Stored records
..........

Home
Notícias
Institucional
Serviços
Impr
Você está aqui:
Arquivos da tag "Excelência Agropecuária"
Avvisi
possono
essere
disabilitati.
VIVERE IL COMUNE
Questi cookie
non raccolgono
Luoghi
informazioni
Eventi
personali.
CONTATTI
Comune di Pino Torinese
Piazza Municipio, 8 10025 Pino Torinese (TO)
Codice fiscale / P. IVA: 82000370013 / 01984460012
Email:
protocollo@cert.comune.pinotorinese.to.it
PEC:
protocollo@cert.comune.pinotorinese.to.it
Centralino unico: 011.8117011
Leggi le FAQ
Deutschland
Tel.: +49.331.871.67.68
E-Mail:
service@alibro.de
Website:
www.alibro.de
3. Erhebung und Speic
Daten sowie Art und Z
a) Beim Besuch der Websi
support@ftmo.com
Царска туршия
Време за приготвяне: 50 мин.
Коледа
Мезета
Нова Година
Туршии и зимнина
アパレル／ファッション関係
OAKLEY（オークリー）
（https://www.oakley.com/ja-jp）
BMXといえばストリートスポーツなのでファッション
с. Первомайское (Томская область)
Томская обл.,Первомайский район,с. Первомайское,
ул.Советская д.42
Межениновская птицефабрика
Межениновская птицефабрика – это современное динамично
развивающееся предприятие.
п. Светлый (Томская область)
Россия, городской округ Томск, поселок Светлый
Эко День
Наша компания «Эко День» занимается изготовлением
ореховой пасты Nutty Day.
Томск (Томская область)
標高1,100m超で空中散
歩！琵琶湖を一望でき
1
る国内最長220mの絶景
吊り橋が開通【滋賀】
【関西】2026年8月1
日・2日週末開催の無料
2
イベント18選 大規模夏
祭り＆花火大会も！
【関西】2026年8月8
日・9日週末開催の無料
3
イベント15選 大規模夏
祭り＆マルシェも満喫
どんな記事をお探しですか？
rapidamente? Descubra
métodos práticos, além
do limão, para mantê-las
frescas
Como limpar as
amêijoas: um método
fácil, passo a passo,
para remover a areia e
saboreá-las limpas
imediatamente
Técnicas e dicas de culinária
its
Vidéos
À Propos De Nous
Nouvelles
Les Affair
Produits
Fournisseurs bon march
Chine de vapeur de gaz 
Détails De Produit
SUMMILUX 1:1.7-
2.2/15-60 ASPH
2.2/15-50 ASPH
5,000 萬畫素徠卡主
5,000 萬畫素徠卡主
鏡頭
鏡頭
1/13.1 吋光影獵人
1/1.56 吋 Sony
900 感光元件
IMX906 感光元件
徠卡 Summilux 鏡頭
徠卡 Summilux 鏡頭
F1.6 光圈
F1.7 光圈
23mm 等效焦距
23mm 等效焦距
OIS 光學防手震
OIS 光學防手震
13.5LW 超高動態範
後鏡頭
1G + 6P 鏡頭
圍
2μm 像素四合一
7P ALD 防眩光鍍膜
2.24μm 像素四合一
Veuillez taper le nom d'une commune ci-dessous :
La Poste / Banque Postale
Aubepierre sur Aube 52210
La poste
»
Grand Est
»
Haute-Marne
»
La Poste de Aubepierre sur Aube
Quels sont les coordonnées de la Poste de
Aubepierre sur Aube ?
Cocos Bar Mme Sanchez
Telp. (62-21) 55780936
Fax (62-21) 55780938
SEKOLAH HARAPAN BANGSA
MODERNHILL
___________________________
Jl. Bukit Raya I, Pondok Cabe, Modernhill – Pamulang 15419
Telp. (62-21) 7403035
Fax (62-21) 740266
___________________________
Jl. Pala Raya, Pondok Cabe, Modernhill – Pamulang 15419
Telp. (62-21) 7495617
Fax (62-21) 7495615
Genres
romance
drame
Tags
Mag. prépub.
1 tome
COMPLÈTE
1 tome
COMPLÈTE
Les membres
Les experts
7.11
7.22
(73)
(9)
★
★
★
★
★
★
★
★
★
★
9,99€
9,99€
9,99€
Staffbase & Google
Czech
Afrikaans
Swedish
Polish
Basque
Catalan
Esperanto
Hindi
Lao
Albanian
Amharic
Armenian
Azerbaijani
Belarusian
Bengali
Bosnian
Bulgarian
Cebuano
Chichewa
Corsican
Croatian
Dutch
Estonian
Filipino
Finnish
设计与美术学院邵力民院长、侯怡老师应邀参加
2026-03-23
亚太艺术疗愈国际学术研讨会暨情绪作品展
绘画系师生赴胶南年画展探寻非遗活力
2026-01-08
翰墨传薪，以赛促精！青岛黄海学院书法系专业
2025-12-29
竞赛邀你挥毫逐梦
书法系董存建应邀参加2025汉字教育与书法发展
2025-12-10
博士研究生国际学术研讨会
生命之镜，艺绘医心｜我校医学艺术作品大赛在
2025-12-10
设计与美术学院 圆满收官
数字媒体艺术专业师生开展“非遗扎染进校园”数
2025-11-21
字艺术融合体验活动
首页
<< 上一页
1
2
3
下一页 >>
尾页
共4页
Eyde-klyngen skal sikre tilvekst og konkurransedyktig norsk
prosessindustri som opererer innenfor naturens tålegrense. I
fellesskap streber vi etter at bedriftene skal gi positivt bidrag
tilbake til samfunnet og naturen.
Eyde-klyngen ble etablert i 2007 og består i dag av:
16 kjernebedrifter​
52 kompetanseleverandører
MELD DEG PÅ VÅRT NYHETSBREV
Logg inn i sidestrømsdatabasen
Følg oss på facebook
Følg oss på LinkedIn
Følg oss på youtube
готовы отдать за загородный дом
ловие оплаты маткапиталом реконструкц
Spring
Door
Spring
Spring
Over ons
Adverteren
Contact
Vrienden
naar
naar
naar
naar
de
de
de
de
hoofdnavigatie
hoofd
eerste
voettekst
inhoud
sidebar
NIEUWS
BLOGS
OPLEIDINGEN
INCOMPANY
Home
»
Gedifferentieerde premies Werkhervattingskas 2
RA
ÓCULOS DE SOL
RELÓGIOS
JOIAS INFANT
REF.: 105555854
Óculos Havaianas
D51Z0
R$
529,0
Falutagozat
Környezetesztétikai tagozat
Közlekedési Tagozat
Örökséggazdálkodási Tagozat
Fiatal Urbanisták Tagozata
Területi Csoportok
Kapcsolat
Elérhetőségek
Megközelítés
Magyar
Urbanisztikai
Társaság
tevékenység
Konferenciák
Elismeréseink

..........

The records above must be transcribed in full, word for word.

• **Task solution**
Home
Notícias
Institucional
Serviços
Impr
Você está aqui:
Arquivos da tag "Excelência Agropecuária"
Avvisi
possono
essere
disabilitati.
VIVERE IL COMUNE
Questi cookie
non raccolgono
Luoghi
informazioni
Eventi
personali.
CONTATTI
Comune di Pino Torinese
Piazza Municipio, 8 10025 Pino Torinese (TO)
Codice fiscale / P. IVA: 82000370013 / 01984460012
Email:
protocollo@cert.comune.pinotorinese.to.it
PEC:
protocollo@cert.comune.pinotorinese.to.it
Centralino unico: 011.8117011
Leggi le FAQ
Deutschland
Tel.: +49.331.871.67.68
E-Mail:
service@alibro.de
Website:
www.alibro.de
3. Erhebung und Speic
Daten sowie Art und Z
a) Beim Besuch der Websi
support@ftmo.com
Царска туршия
Време за приготвяне: 50 мин.
Коледа
Мезета
Нова Година
Туршии и зимнина
アパレル／ファッション関係
OAKLEY（オークリー）
（https://www.oakley.com/ja-jp）
BMXといえばストリートスポーツなのでファッション
с. Первомайское (Томская область)
Томская обл.,Первомайский район,с. Первомайское,
ул.Советская д.42
Межениновская птицефабрика
Межениновская птицефабрика – это современное динамично
развивающееся предприятие.
п. Светлый (Томская область)
Россия, городской округ Томск, поселок Светлый
Эко День
Наша компания «Эко День» занимается изготовлением
ореховой пасты Nutty Day.
Томск (Томская область)
標高1,100m超で空中散
歩！琵琶湖を一望でき
1
る国内最長220mの絶景
吊り橋が開通【滋賀】
【関西】2026年8月1
日・2日週末開催の無料
2
イベント18選 大規模夏
祭り＆花火大会も！
【関西】2026年8月8
日・9日週末開催の無料
3
イベント15選 大規模夏
祭り＆マルシェも満喫
どんな記事をお探しですか？
rapidamente? Descubra
métodos práticos, além
do limão, para mantê-las
frescas
Como limpar as
amêijoas: um método
fácil, passo a passo,
para remover a areia e
saboreá-las limpas
imediatamente
Técnicas e dicas de culinária
its
Vidéos
À Propos De Nous
Nouvelles
Les Affair
Produits
Fournisseurs bon march
Chine de vapeur de gaz 
Détails De Produit
SUMMILUX 1:1.7-
2.2/15-60 ASPH
2.2/15-50 ASPH
5,000 萬畫素徠卡主
5,000 萬畫素徠卡主
鏡頭
鏡頭
1/13.1 吋光影獵人
1/1.56 吋 Sony
900 感光元件
IMX906 感光元件
徠卡 Summilux 鏡頭
徠卡 Summilux 鏡頭
F1.6 光圈
F1.7 光圈
23mm 等效焦距
23mm 等效焦距
OIS 光學防手震
OIS 光學防手震
13.5LW 超高動態範
後鏡頭
1G + 6P 鏡頭
圍
2μm 像素四合一
7P ALD 防眩光鍍膜
2.24μm 像素四合一
Veuillez taper le nom d'une commune ci-dessous :
La Poste / Banque Postale
Aubepierre sur Aube 52210
La poste
»
Grand Est
»
Haute-Marne
»
La Poste de Aubepierre sur Aube
Quels sont les coordonnées de la Poste de
Aubepierre sur Aube ?
Cocos Bar Mme Sanchez
Telp. (62-21) 55780936
Fax (62-21) 55780938
SEKOLAH HARAPAN BANGSA
MODERNHILL
___________________________
Jl. Bukit Raya I, Pondok Cabe, Modernhill – Pamulang 15419
Telp. (62-21) 7403035
Fax (62-21) 740266
___________________________
Jl. Pala Raya, Pondok Cabe, Modernhill – Pamulang 15419
Telp. (62-21) 7495617
Fax (62-21) 7495615
Genres
romance
drame
Tags
Mag. prépub.
1 tome
COMPLÈTE
1 tome
COMPLÈTE
Les membres
Les experts
7.11
7.22
(73)
(9)
★
★
★
★
★
★
★
★
★
★
9,99€
9,99€
9,99€
Staffbase & Google
Czech
Afrikaans
Swedish
Polish
Basque
Catalan
Esperanto
Hindi
Lao
Albanian
Amharic
Armenian
Azerbaijani
Belarusian
Bengali
Bosnian
Bulgarian
Cebuano
Chichewa
Corsican
Croatian
Dutch
Estonian
Filipino
Finnish
设计与美术学院邵力民院长、侯怡老师应邀参加
2026-03-23
亚太艺术疗愈国际学术研讨会暨情绪作品展
绘画系师生赴胶南年画展探寻非遗活力
2026-01-08
翰墨传薪，以赛促精！青岛黄海学院书法系专业
2025-12-29
竞赛邀你挥毫逐梦
书法系董存建应邀参加2025汉字教育与书法发展
2025-12-10
博士研究生国际学术研讨会
生命之镜，艺绘医心｜我校医学艺术作品大赛在
2025-12-10
设计与美术学院 圆满收官
数字媒体艺术专业师生开展“非遗扎染进校园”数
2025-11-21
字艺术融合体验活动
首页
<< 上一页
1
2
3
下一页 >>
尾页
共4页
Eyde-klyngen skal sikre tilvekst og konkurransedyktig norsk
prosessindustri som opererer innenfor naturens tålegrense. I
fellesskap streber vi etter at bedriftene skal gi positivt bidrag
tilbake til samfunnet og naturen.
Eyde-klyngen ble etablert i 2007 og består i dag av:
16 kjernebedrifter​
52 kompetanseleverandører
MELD DEG PÅ VÅRT NYHETSBREV
Logg inn i sidestrømsdatabasen
Følg oss på facebook
Følg oss på LinkedIn
Følg oss på youtube
готовы отдать за загородный дом
ловие оплаты маткапиталом реконструкц
Spring
Door
Spring
Spring
Over ons
Adverteren
Contact
Vrienden
naar
naar
naar
naar
de
de
de
de
hoofdnavigatie
hoofd
eerste
voettekst
inhoud
sidebar
NIEUWS
BLOGS
OPLEIDINGEN
INCOMPANY
Home
»
Gedifferentieerde premies Werkhervattingskas 2
RA
ÓCULOS DE SOL
RELÓGIOS
JOIAS INFANT
REF.: 105555854
Óculos Havaianas
D51Z0
R$
529,0
Falutagozat
Környezetesztétikai tagozat
Közlekedési Tagozat
Örökséggazdálkodási Tagozat
Fiatal Urbanisták Tagozata
Területi Csoportok
Kapcsolat
Elérhetőségek
Megközelítés
Magyar
Urbanisztikai
Társaság
tevékenység
Konferenciák
Elismeréseink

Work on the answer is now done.